Uremic Osteodystrophy:
The recommended initial dose of Nefkalci® is 0.25 microgram/day. If a satisfactory response in the biochemical parameters and clinical manifestations of the disease state is not observed, dosage may be increased by 0.25 microgram/day at intervals of two to four weeks. Patients with normal or only slightly reduced serum calcium levels may respond to Nefkalci® doses of 0.25 microgram every other day. Most patients undergoing haemodialysis respond to doses between 0.5 and 1 microgram daily.
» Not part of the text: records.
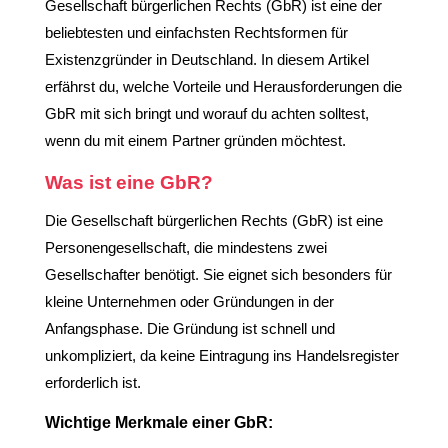
Gesellschaft bürgerlichen Rechts (GbR) ist eine der
beliebtesten und einfachsten Rechtsformen für
Existenzgründer in Deutschland. In diesem Artikel
erfährst du, welche Vorteile und Herausforderungen die
GbR mit sich bringt und worauf du achten solltest,
wenn du mit einem Partner gründen möchtest.
Was ist eine GbR?
Die Gesellschaft bürgerlichen Rechts (GbR) ist eine
Personengesellschaft, die mindestens zwei
Gesellschafter benötigt. Sie eignet sich besonders für
kleine Unternehmen oder Gründungen in der
Anfangsphase. Die Gründung ist schnell und
unkompliziert, da keine Eintragung ins Handelsregister
erforderlich ist.
Wichtige Merkmale einer GbR:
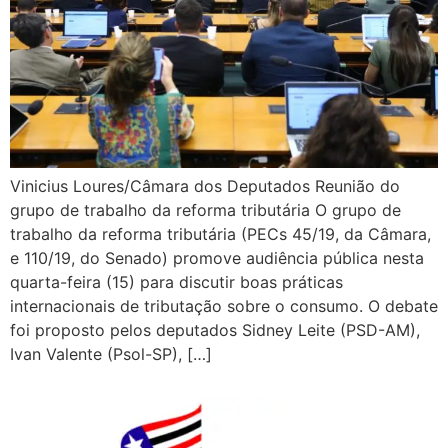
Vinicius Loures/Câmara dos Deputados Reunião do
grupo de trabalho da reforma tributária O grupo de
trabalho da reforma tributária (PECs 45/19, da Câmara,
e 110/19, do Senado) promove audiência pública nesta
quarta-feira (15) para discutir boas práticas
internacionais de tributação sobre o consumo. O debate
foi proposto pelos deputados Sidney Leite (PSD-AM),
Ivan Valente (Psol-SP), […]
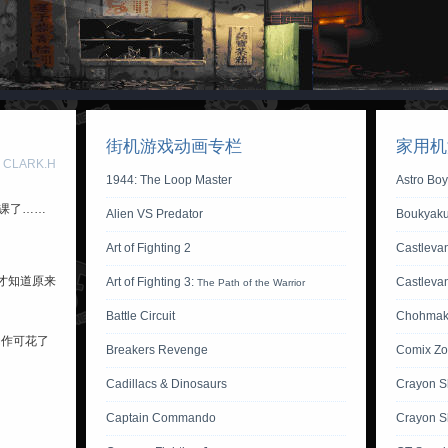
街机游戏动画专栏
家用机
 CLARK.H
1944: The Loop Master
Astro Bo
逃课了……
Alien VS Predator
Boukyaku
Art of Fighting 2
Castlevan
才知道原来
Art of Fighting 3:
Castleva
The Path of the Warrior
Battle Circuit
Chohmak
动作可花了
Breakers Revenge
Comix Z
Cadillacs & Dinosaurs
Crayon S
Captain Commando
Crayon S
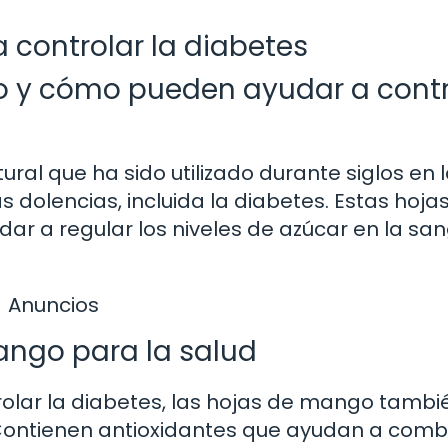
 controlar la diabetes
o y cómo pueden ayudar a contr
al que ha sido utilizado durante siglos en 
s dolencias, incluida la diabetes. Estas hoja
 a regular los niveles de azúcar en la san
Anuncios
ango para la salud
lar la diabetes, las hojas de mango tambi
 Contienen antioxidantes que ayudan a comba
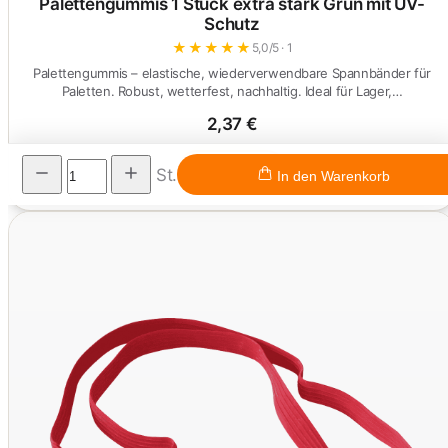
Palettengummis 1 Stück extra stark Grün mit UV-
Schutz
★
★
★
★
★
5,0/5 · 1
Palettengummis – elastische, wiederverwendbare Spannbänder für
Paletten. Robust, wetterfest, nachhaltig. Ideal für Lager,…
2,37 €
Ansehen
St.
In den Warenkorb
Hypoparathyroidism and Rickets:
The recommended initial dose of
Nefkalci® is 0.25 microgram/day when given in the morning. If a satisfactory response in the biochemical parameters and clinical manifestations of the disease are not observed, the dose may be increased at intervals of two to four weeks. Malabsorption is occasionally noted in patients with hypoparathyroidism and therefore larger doses of Nefkalci® may be needed.
Paediatric
The doses are similar to those used in adults with greater variability between subjects. Patients in one to five years age group with hypoparathyroidism have usually been given Nefkalci® 0.25 to 0.75 microgram daily.
Geriatric
No dosage adjustment is necessary in elderly patients.
Overdosage
Since Calcitriol is a derivative of Vitamin D, the symptoms of overdose are the same as for an overdose of Vitamin D. Administration of Nefkalci® to patients in excess of their daily requirements can cause hypocalcaemia, hypercalciuria and hyperphosphataemia. High intake of calcium and phosphate concomitant with Nefkalci® may lead to similar symptoms. The serum calcium times phosphate (Ca x P) product should not be allowed to exceed 70 mg2/dL2. In patients with uremic osteodystrophy, high levels of calcium in the dialysate may contribute to the development of hypocalcaemia. Acute symptoms of Vitamin D intoxication include anorexia, headache, vomiting and constipation. Chronic symptoms include dystrophy (weakness, loss of weight), sensory disturbances, possibly fever with thirst, polyuria, dehydration, apathy, arrested growth and urinary tract infections. Hypercalcaemia ensues with metastatic calcification of the renal cortex, myocardium, lungs and pancreas.
Storage
Store in a cool, dry place. Protect from light and moisture.
Disclaimer:
This information is for registered medical practitioner only. Anyone other than medical practitioner should consult medical practitioner before using this product.